55830|Direito Civil|superior

O banco X emprestou à cooperativa agrícola KLKW recursos para custear o plantio de milho. Como contraprestação, ficou pactuada a entrega de metade da próxima safra. Havia uma cláusula com a estimativa de que fossem colhidas duas toneladas do cereal, mas que a variação, para cima ou para baixo, seria desprezível para os contratantes.

Por uma combinação de fatores climáticos, a safra foi a maior já vista em todos os tempos, chegando a vinte toneladas. Além disso, devido a confrontos internacionais, o preço das commodities agrícolas disparou no mercado.

A cooperativa, então, ajuíza ação revisional alegando que, neste caso, os juros seriam elevados em mais de 100%, o que, inclusive, demonstraria o enriquecimento sem causa da instituição financeira.

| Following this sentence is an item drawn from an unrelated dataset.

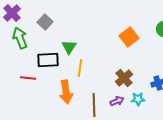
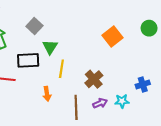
gray square: (45, 22) -> (34, 26), moved
brown cross: (124, 78) -> (94, 79), moved
orange arrow: (66, 92) -> (47, 94), size x0.6

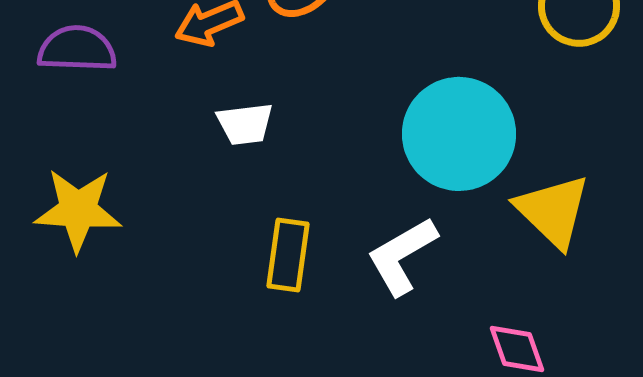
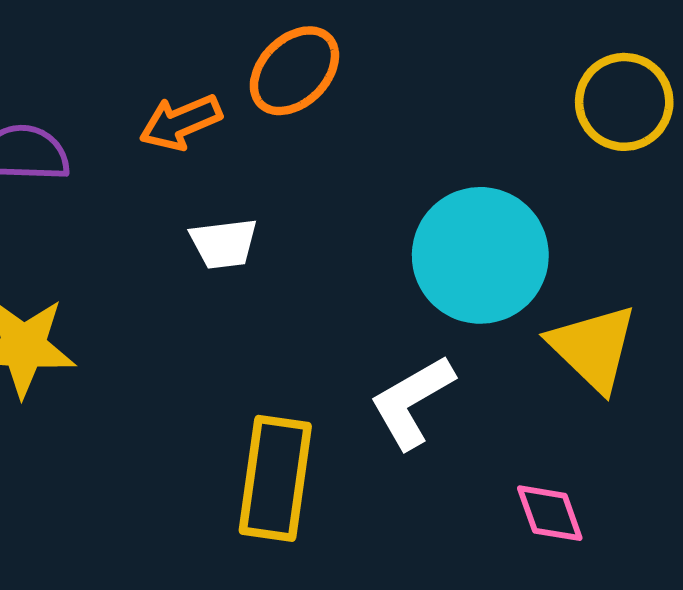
yellow rectangle: (288, 255) -> (275, 478), moved, size x1.4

Nesse caso, a demanda deverá ser julgada:

  • A

    improcedente, eis que é inviável, diante do contrato firmado, proceder à revisão com base na onerosidade excessiva;

  • B

    procedente, pela teoria da imprevisão adotada pelo Código Civil, uma vez demonstradas (i) a excessiva onerosidade para a cooperativa, (ii) a extrema vantagem para uma das partes; e (iii) a causalidade imputável a acontecimentos extraordinários e imprevisíveis. Em consequência, a contraprestação do mútuo deverá ser reduzida equitativamente pelo juízo;

  • C

    procedente, com base no Art. 6º, V, do Código de Defesa do Consumidor, bastando a prova da manifesta desproporção entre as prestações. Nesse caso, a contraprestação do mútuo deverá ser reduzida equitativamente pelo juízo;

  • D

    procedente, pela teoria da imprevisão adotada pelo Código Civil, uma vez demonstradas (i) a excessiva onerosidade para a cooperativa, (ii) a extrema vantagem para uma das partes; e (iii) a causalidade imputável a acontecimentos extraordinários e imprevisíveis. Em consequência, as partes devem retornar ao status quo ante, isto é, o contrato será desfeito e o valor emprestado deve ser devolvido, com correção monetária desde o desembolso;

  • E

    improcedente quanto ao pedido revisional, eis que inviável diante do contrato firmado, mas procedente quanto ao pedido in rem verso para evitar o enriquecimento sem causa. Em consequência, o valor do mútuo deve ser devolvido, com correção monetária desde o desembolso.